Almost a full year ago OMB Watch filed a request, under the Freedom of Information Act, to the Department of Homeland Security (DHS) for information on their Critical Infrastructure Information (CII) program. The request sought an accounting of how the program was used thus far including the number of submissions, rejections, and communications, as well as program procedures for handling information. Unfortunately, DHS was not very prompt with answers. In fact, it took a summons filed in the DC Circuit Court to get even a few pieces of basic information about the CII program.

According to documents obtained by OMB Watch, the CII program has received 29 submissions of information for which the submitters requested protections under the CII provisions. DHS approved 22 of those submissions for protection and rejected the other seven submissions as not meeting the program’s requirements. To qualify, the information must address a vulnerability of some critical infrastructure, it must be voluntarily submitted, and it must not exist customarily in the public domain. DHS implies that the seven submissions “deemed non-CII or non protected CII” have been destroyed per agency policy.
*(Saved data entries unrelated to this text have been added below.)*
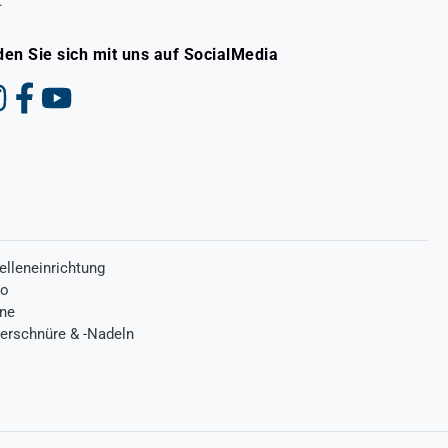
t
den Sie sich mit uns auf SocialMedia
elleneinrichtung
ro
one
terschnüre & -Nadeln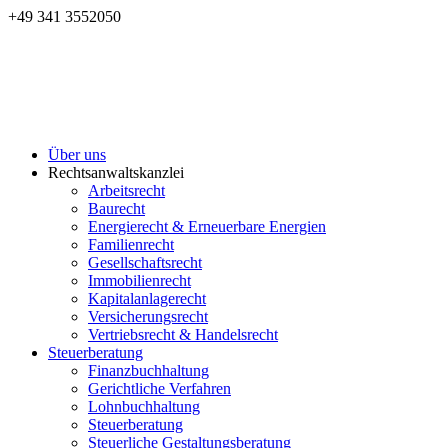
+49 341 3552050
Über uns
Rechtsanwaltskanzlei
Arbeitsrecht
Baurecht
Energierecht & Erneuerbare Energien
Familienrecht
Gesellschaftsrecht
Immobilienrecht
Kapitalanlagerecht
Versicherungsrecht
Vertriebsrecht & Handelsrecht
Steuerberatung
Finanzbuchhaltung
Gerichtliche Verfahren
Lohnbuchhaltung
Steuerberatung
Steuerliche Gestaltungsberatung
Most of the submissions appear to be brief, measuring only a few pages in length, however, at least one submission contained over 300 pages of material. Additionally, it should be noted that the length of the documents reveals nothing about the importance of the information contained within those pages. Even the shortest documents may contain vital information about a vulnerability that threatens a community’s safety, information that now sits in a locked drawer while nothing is done to fix the vulnerability or ensure the community’s safety.

DHS also treated numerous communications between the agency and submitters concerning their CII submissions as protected under the same provisions. This appears to be an extension of the program’s protections from what the agency outlined in its final CII rule.